At a diversity dialogue convened by the Greater Washington (D.C.) Society of Association Executives, one participant said he didn't usually attendbecause "he didn't see anyone who looked like he did," recalls Susan Sarfati, GWSAE president & CEO. His feeling, she says, underscores why it is crucial for association CEOs and meeting planners to become more proactive in encouraging people of diverse backgrounds to join associations and participate in meetings.
Toward that end, the GWSAE board of directors passed a diversity policy several years ago, Sarfati says. The board's commitment, combined with Sarfati's own strong personal interest in diversity, has resulted in several initiatives, including the diversity dialogue series for association CEOs mentioned above. GWSAE's contributions were honored recently when Sarfati received the 1998 Brotherhood/ Sisterhood Award from the National Conference for Community and Justice (formerly the National Conference of Christians and Jews).
In addition to the dialogue series, GWSAE sponsors a mentor/protege program, where association staff from diverse backgrounds who show leadership potential are matched with mentors to foster their career development. The participants are given complimentary registration to all GWSAE and American Society of Association Executives programs--something she says meeting planners can do to encourage more members of diverse backgrounds to attend conferences.

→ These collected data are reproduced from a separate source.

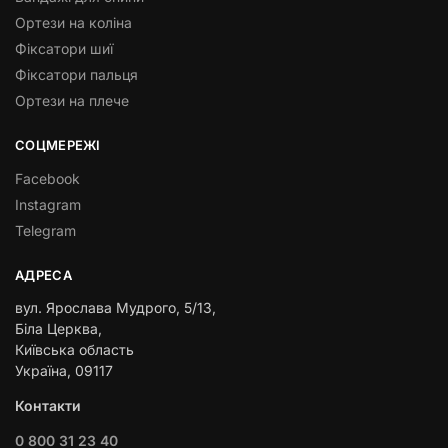
Ортези на коліна
Фіксатори шиї
Фіксатори пальця
Ортези на плече
СОЦМЕРЕЖІ
Facebook
Instagram
Telegram
АДРЕСА
вул. Ярослава Мудрого, 5/13,
Біла Церква,
Київська область
Україна, 09117
Контакти
0 800 31 23 40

There are other ways meeting planners can play an important role in encouraging diversity, Sarfati adds. Since speakers are role models, Sarfati suggests planners book people from "diverse backgrounds and differing viewpoints."
Next year, Sarfati plans to organize a one-day celebration of diversity. The program, she says, will address the emotional side of diversity issues, showcase associations that are successfully encouraging diversity among members and staff, and include a multicultural celebration.